CAN YOU JUST GIVE ME A NUMBER?!?

Previously I blogged about the fact that cases have a life of their own and will only settle when both parties are ready.  As I was trying to settle a case today that is scheduled to start trial in Morris County next week, I was reminded of a related issue.

In this case, we have had a hard time getting the other side to negotiate.  They have taken a position that we don't think is reasonable nor supported by the facts or the law.  That said, we have made proposals to try to resolve the case.  In fact, at each time we have been required to negotiate (at the Early Settlement Panel, mandatory economic mediation (several sessions) and at an Intensive Settlement Conference), we have made proposals.  In some ways, it was against my normal practice to not bid against myself, but the client wanted to at least try to stir some movement. 

At each point, rather than provide a counter proposal, the other side has tried to wow us with, to put it nicely, "fuzzy math" in order to justify why they are right and we are wrong.  They have never, however, moved off of their proposal on support in any significant way. 

I finally had to tell the opposing counsel to just give me a number without the explanation or argument because I wasn't going to buy their theory, ever, and the theory didn't make a difference if the number was acceptable.

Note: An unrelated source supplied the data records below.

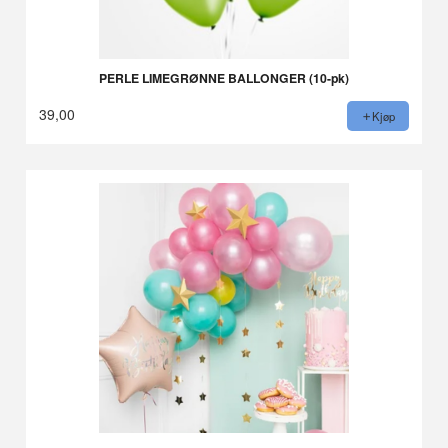
PERLE LIMEGRØNNE BALLONGER (10-pk)
39,00
Kjøp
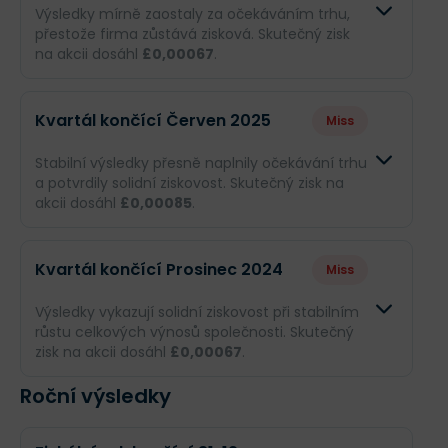
Výsledky mírně zaostaly za očekáváním trhu,
přestože firma zůstává zisková. Skutečný zisk
na akcii dosáhl
£0,00067
.
Odhad
Skutečnos
Kvartál končící Červen 2025
Miss
Obrat
£2,21 mil.
£2,21 mil.
Stabilní výsledky přesně naplnily očekávání trhu
a potvrdily solidní ziskovost. Skutečný zisk na
Příjmy
--
£353 tis.
akcii dosáhl
£0,00085
.
EPS
--
£0,00067
Odhad
Skutečno
Kvartál končící Prosinec 2024
Miss
Obrat
£2,25 mil.
£2,25 mil.
Výsledky vykazují solidní ziskovost při stabilním
růstu celkových výnosů společnosti. Skutečný
Příjmy
--
£459 tis.
zisk na akcii dosáhl
£0,00067
.
EPS
--
£0,00085
Roční výsledky
Odhad
Skutečnost
Obrat
--
£2,16 mil.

In fact, this is not unusual when trying to settle matters.  That is, sometimes the theories and explanations will bog things down.  The bottom line is that if  the parties agree on the number or a certain resolution of a non-financial issue, in many instances, it matters not at all how or why you got to that number.  In fact, the explanation may just start the argument again. 

Sometimes, it is more important to just give a number than explain how you got there.  If the number is fair and within the realm of reason, and the parties can live with it, it is sometimes better to be settled then win the debate which may only prove more costly.